With their backs to the wall, company executives literally sprinted to the banks. The banks — being what they are — welcomed them with open arms. In fact, so desperate were the firms for US$ loans that the banks had the luxury of cherry-picking the companies to do business with.
After all, banks aim for minimum risk and maximum profit.
The banks extended the companies some loans, but charged extortionate interest rates.
What happened next is the stuff of corporate nightmare.
A lot of the companies which took out bank loans got entangled in a messy web of high production costs, unrealistic salary demands, outdated machinery, depressed sales and a slowing down global economy. Quite predictably, they could not achieve their performance targets.
Meanwhile, the bankers were waiting for their pound of flesh.
Four years later, here we are. The bankers have lost their patience. Instead of gently reminding the companies to pay up, they are swiftly instructing an army of hungry lawyers to pounce on the defaulters. The result is a bloodbath — on an industrial scale.
At first the defaulting firms that were losing their assets were predominantly those based in Bulawayo, Mutare and to some extent Gweru. The tide is turning. Harare-based companies are in the line of fire and the collateral damage is nothing short of catastrophic.
Loyal workers who have stood by the companies through thick and thin are being retrenched and just told to go home empty-handed.
What is heart rending is that a company can lose buildings worth US$5 million over a US$500 000 loan.
And the building is sold at a measly US$400 000. Where is the justice? Where is the Government?
If we are not careful in this country, the painstaking gains of indigenisation will be reversed overnight. Many of the businesses that are losing equipment and buildings are owned by indigenous business operators.
If they fail, they do not drown in the sewer as individual players. Rightly or wrongly, their collapse will be seen as the failure of an entire indigenisation revolution. If the manufacturing sector ends up in foreign hands, the empowerment revolution would have suffered an agonising setback.
To be sure, not every company deserves to be rescued by the Government. Some are collapsing because their owners have been profligate and reckless. Those should be allowed to die. But the truly strategic companies must never be allowed to crumble.
A firm that makes essential medicines, such as CAPS Pharmaceuticals, is surely of strategic importance. Why do we take chances on fake imported drugs? The maker of tyres, such as Dunlop, is another example. Defective second-hand tyres which are being imported by sleazy businessmen are claiming lives on our roads.
When Finance Minister Patrick Chinamasa carries that hallowed briefcase to Parliament this month, the masses are expecting him to announce quick-win remedies for the industrial bloodbath.

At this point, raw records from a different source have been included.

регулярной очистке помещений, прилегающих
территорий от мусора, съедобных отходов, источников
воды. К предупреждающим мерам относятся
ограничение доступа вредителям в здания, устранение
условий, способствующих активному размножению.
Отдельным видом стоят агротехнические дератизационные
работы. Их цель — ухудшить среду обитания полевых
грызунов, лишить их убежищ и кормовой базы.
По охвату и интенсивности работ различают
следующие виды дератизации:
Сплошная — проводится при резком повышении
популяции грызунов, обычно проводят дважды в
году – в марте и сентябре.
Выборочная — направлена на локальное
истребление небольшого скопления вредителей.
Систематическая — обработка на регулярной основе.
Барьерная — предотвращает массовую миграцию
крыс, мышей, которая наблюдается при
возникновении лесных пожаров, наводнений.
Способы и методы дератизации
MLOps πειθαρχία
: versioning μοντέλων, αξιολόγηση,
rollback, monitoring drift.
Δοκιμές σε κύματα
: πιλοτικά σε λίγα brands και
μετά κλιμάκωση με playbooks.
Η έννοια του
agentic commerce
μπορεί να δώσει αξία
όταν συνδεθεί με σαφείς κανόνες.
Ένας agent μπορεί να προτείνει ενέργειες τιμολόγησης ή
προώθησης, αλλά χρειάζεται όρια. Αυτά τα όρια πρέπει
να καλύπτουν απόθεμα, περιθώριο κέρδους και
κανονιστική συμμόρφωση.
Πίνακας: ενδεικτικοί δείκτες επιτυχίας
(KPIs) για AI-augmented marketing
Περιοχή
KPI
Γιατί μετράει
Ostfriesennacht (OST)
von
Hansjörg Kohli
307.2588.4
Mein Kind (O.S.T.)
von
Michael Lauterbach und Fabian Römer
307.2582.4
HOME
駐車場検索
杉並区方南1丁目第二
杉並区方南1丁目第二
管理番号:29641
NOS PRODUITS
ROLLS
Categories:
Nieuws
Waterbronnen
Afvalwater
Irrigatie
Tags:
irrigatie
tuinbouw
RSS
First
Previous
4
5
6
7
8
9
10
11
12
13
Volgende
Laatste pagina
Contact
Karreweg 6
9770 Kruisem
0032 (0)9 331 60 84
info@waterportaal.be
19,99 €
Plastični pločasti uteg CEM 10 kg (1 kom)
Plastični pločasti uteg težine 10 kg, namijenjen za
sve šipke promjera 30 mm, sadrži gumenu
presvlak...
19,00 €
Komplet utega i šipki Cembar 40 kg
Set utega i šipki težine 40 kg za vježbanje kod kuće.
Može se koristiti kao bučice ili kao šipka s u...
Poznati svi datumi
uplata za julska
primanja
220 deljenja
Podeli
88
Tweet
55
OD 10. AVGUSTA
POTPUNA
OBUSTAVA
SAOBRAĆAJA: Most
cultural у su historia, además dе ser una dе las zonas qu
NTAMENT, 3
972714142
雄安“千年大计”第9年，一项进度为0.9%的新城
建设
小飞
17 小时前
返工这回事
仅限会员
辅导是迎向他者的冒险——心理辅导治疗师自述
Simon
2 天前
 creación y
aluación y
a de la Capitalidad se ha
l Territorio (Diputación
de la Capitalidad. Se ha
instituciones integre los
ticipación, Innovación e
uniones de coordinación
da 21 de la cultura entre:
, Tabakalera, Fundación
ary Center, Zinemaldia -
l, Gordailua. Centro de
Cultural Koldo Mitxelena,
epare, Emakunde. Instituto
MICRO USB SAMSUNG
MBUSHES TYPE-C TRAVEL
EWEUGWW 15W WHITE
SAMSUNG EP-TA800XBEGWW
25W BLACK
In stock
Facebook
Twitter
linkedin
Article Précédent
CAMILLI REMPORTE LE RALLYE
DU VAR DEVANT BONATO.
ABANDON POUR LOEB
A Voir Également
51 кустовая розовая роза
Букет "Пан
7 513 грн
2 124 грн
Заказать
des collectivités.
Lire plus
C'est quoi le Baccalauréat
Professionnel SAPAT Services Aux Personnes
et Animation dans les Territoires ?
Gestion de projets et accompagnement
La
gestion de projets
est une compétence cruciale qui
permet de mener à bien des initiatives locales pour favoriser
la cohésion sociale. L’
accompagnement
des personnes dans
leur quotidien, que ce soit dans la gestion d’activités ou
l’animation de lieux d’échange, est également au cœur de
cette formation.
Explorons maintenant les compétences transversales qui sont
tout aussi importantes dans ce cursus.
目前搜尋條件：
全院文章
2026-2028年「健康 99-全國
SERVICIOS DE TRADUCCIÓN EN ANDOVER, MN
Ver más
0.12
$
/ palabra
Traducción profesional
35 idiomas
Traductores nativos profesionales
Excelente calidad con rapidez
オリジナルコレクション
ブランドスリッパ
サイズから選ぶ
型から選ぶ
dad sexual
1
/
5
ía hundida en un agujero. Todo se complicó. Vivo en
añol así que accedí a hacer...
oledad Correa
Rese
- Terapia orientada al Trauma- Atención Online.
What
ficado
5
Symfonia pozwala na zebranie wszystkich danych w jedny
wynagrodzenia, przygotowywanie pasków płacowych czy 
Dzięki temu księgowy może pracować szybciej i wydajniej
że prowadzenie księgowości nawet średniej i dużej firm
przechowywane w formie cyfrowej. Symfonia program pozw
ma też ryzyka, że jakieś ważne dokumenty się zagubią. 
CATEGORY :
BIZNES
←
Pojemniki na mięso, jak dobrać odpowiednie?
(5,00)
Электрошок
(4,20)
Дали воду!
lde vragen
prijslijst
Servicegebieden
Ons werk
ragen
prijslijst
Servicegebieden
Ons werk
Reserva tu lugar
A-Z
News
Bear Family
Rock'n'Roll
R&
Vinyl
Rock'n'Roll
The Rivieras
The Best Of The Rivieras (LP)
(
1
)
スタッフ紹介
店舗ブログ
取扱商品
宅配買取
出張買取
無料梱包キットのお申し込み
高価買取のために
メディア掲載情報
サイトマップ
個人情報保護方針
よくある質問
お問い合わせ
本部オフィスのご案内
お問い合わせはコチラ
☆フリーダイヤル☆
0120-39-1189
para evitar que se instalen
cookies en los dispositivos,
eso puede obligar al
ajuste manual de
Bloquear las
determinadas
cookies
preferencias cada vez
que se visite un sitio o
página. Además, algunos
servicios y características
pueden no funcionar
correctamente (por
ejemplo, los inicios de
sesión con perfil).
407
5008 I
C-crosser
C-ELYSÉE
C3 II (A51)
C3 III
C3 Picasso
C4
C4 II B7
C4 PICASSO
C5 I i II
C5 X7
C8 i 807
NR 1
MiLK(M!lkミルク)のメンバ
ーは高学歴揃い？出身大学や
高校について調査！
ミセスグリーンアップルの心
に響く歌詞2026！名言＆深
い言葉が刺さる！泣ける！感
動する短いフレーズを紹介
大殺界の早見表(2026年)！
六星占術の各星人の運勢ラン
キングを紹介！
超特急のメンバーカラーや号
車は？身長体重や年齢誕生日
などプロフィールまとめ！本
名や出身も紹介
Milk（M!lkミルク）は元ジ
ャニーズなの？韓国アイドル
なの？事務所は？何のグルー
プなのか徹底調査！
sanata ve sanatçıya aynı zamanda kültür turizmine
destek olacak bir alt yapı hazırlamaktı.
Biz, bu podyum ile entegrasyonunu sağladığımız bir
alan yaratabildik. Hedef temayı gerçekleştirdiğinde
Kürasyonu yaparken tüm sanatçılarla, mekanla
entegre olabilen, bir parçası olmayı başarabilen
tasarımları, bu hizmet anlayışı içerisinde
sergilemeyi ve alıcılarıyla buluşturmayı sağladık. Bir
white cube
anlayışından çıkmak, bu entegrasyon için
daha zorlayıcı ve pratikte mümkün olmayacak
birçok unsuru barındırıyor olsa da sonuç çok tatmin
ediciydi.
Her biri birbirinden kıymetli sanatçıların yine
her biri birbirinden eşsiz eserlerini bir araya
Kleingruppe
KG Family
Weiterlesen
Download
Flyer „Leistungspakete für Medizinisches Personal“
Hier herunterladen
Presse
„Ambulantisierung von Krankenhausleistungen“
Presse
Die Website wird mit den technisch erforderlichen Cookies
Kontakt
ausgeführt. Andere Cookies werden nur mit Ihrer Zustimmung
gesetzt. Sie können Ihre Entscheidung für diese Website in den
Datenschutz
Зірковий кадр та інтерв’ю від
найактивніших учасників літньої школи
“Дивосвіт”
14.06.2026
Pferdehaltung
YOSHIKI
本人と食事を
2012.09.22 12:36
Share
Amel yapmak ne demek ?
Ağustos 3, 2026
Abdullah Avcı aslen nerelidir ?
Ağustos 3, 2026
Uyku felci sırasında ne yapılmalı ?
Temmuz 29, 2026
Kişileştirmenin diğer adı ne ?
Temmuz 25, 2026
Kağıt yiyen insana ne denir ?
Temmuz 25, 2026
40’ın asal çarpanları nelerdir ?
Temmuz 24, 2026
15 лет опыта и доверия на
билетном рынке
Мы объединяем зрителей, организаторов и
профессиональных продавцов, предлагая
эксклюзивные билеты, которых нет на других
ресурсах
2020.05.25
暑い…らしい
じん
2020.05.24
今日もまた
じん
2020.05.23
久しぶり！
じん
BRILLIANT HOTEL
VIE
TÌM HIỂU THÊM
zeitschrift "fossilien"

The final countdown to the 2014 National Budget has indeed begun, amid high expectations that the Government will use this important instrument to provide the much-needed financial momentum to the Zimbabwe Agenda for Sustainable Socio-Economic Transformation (Zim Asset).
In many ways, the budget will be seen as the financial mirror of Government policy as enunciated in Zim Asset. The Government’s commitment to the success of Zim Asset’s four clusters and two sub-clusters will find practical expression in the way financial resources are allocated.
But Zanu-PF must get its act together, to allow the new Government to do some meaningful work. Looking at the party’s ongoing provincial elections brouhaha, a visitor from planet Mars, landing here for the first time, would be puzzled by Zanu-PF’s propensity for self-destruction. The party seems determined to squander the huge mandate it received in the July 31 elections.
What the nation needs is not a fractious Zanu-PF mired in perpetual election mode.
The nation needs a strong, focussed, disciplined and united Zanu-PF because when the party does well, the nation prospers.